● **Problem details**: Once you find the line below that has "цінує комфорт, безпеку та сучасний стиль.", output it and every line after it exactly, stopping after the line that has "Kursun İçeriği", with no pictures.

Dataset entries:
━━━

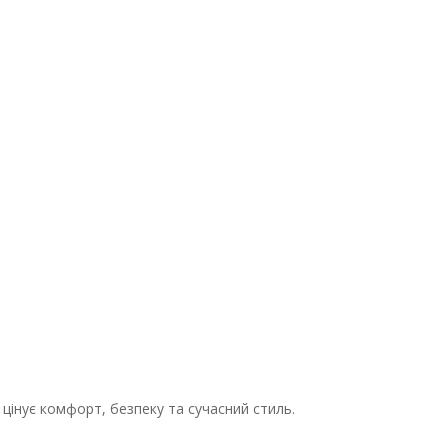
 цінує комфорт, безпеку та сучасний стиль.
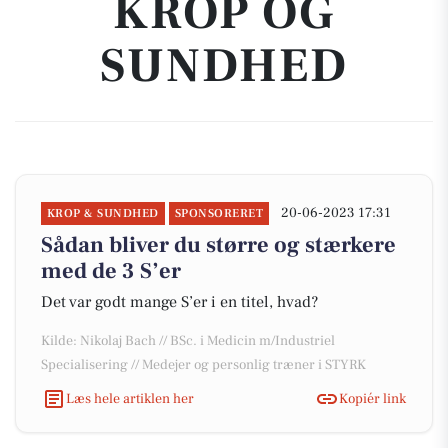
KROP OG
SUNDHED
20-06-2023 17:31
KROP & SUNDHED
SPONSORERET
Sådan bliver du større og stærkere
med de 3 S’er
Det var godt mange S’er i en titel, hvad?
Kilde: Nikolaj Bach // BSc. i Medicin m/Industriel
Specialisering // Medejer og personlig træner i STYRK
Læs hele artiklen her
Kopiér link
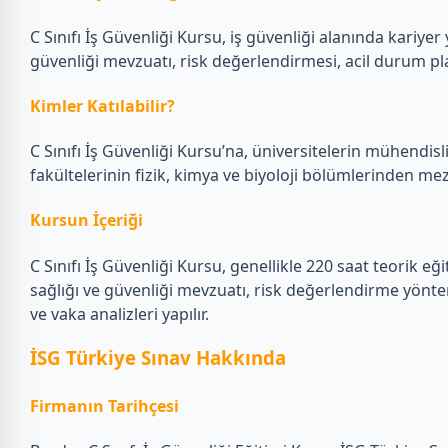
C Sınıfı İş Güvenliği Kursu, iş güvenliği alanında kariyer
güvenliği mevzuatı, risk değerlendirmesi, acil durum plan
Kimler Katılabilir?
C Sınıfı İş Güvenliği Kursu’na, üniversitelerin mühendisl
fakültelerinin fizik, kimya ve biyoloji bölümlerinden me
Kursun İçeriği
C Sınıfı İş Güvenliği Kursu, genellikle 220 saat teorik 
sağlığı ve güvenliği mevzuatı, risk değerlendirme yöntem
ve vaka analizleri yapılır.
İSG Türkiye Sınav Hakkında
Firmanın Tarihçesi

━━━

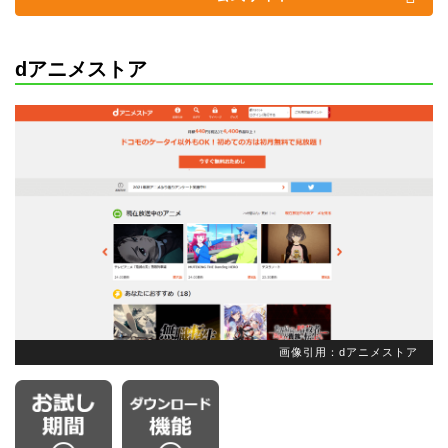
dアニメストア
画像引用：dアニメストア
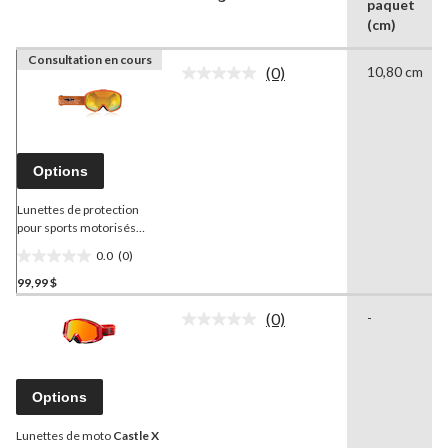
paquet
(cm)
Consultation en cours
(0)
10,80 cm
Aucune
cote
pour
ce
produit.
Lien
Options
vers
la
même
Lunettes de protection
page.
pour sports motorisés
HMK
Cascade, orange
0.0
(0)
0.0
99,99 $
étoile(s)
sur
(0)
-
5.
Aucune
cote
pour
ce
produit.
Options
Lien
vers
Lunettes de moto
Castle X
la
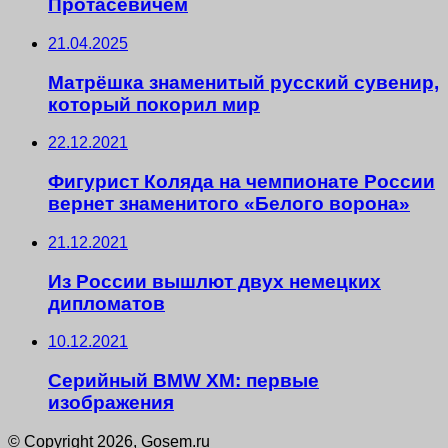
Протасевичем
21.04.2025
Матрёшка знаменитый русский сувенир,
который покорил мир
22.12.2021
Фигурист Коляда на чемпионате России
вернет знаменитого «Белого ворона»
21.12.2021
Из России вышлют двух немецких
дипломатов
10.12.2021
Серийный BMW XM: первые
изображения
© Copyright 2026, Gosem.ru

━━━

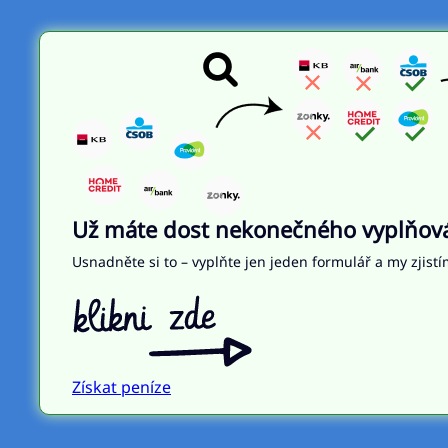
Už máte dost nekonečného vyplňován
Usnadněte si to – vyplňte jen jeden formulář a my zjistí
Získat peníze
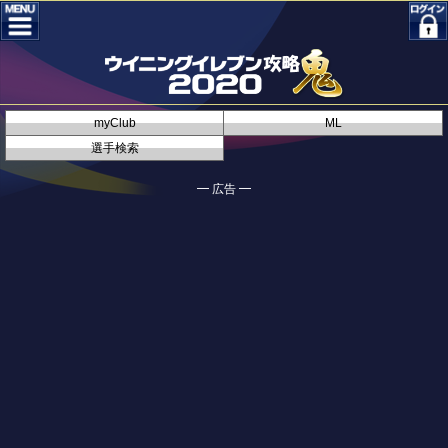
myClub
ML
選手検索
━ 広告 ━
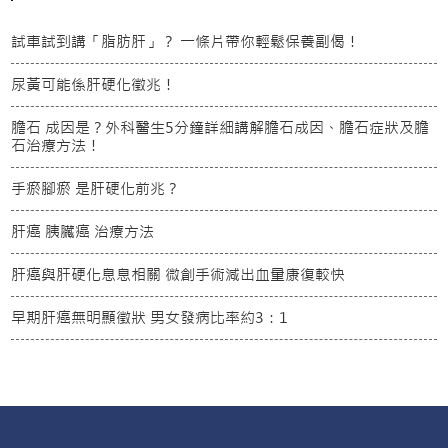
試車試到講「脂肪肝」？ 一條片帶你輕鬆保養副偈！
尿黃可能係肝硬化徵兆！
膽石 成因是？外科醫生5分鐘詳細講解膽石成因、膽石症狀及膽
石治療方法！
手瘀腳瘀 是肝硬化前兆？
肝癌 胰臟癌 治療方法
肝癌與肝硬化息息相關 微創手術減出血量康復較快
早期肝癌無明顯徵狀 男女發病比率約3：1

━━━

● **Response**:
 цінує комфорт, безпеку та сучасний стиль.
KROP OG
SUNDHED
20-06-2023 17:31
KROP & SUNDHED
SPONSORERET
Sådan bliver du større og stærkere
med de 3 S’er
Det var godt mange S’er i en titel, hvad?
Kilde: Nikolaj Bach // BSc. i Medicin m/Industriel
Specialisering // Medejer og personlig træner i STYRK
Læs hele artiklen her
Kopiér link
C Sınıfı İş Güvenliği Kursu, iş güvenliği alanında kariyer
güvenliği mevzuatı, risk değerlendirmesi, acil durum plan
Kimler Katılabilir?
C Sınıfı İş Güvenliği Kursu’na, üniversitelerin mühendisl
fakültelerinin fizik, kimya ve biyoloji bölümlerinden me
Kursun İçeriği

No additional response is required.